Moz Q&A is closed.
After more than 13 years, and tens of thousands of questions, Moz Q&A closed on 12th December 2024. Whilst we’re not completely removing the content - many posts will still be possible to view - we have locked both new posts and new replies. More details here.
Does collapsing content impact Google SEO signals?
-
Recently I have been promoting custom long form content development for major brand clients. For UX reasons we collapse the content so only 2-3 sentences of the first paragraph are visible. However there is a "read more" link that expands the entire content piece.
I have believed that the searchbots would have no problem crawling, indexing and applying a positive SEO signal for this content. However I'm starting to wonder. Is there any evidence that the Google search algorithm could possible discount or even ignore collapsed content? -
Thanks EGOL. Still looking for additional evidence about this.
-
well.. yup. I know many SEOs that do think that the collapsable are is just not important enough for google to consider it

good luck
-
If I see a study, I'll post a link here.
-
Yep I completely agree with your response. Unfortunately I'm in a position where I manage major enterprise accounts with multiple stakeholders (including some people are not educated in SEO). Every major change we propose needs to be documented, cited and reviewed. When making an argument for content expansion I would need to use thorough research example (Moz study, documentation on search engine land, etc).
Anyway thank for taking the time to share your feedback and advice on this thread. Although this is not the answer I wanted to hear (i.e. Google doesn't respect collapsed content)...however it's very likely accurate. This is a serious SEO issue that needs to be addressed.
-
Are there any case studies about this issue?
Just the one that I published above. The conclusion is... be prepared to sacrifice 80% of your traffic if you hide your valuable content behind a preview.

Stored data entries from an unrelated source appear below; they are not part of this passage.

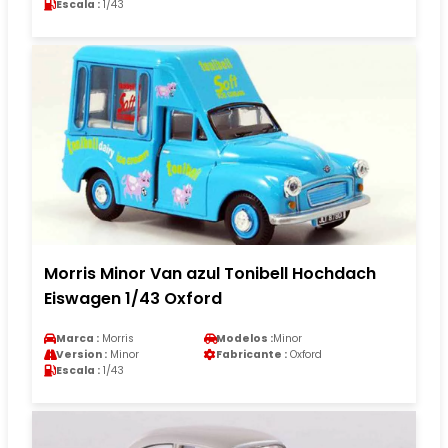
Escala :
1/43
Morris Minor Van azul Tonibell Hochdach
Eiswagen 1/43 Oxford
Marca :
Morris
Modelos :
Minor
Version :
Minor
Fabricante :
Oxford
Escala :
1/43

I would be asking the UX people to furnish studies that hiding content produces better sales.
We have lots of people raving about the abundance of content on our site, the detailed product descriptions, how much help we give them to decide what to purchase. All of this content is why we dominate the SERPs in our niche and that, in many people's eyes, is a sign of credibility. Lots of people say... "we bought from you because your website is so helpful". However, if we didn't have all of this content in the open these same people would have never even found us.
Nobody has to read this stuff. I would rather land on a website and see my options than land on a website and assume that they was no information because I didn't notice that the links to open it were in faded microfont because the UX guys wanted things to be tidy. I believe that it is a bigger sin to have fantastic content behind a clickthorugh than it is to put valuable information in the open and allow people to have the opportunity to read it.
Putting our content out in the open is what makes our reputation.
I sure am glad that I am the boss here. I can make the decisions and be paid on the basis of my performance.

-
We are applying 500 to 800+ word custom content blocks for our client landing pages (local landing pages) that shows a preview of the first paragraph and a "read more" expansion link. We know that most website visitors only care about the location info of these particular landing pages. We also know that our client UX teams would certainly not approve an entire visible content block on these pages.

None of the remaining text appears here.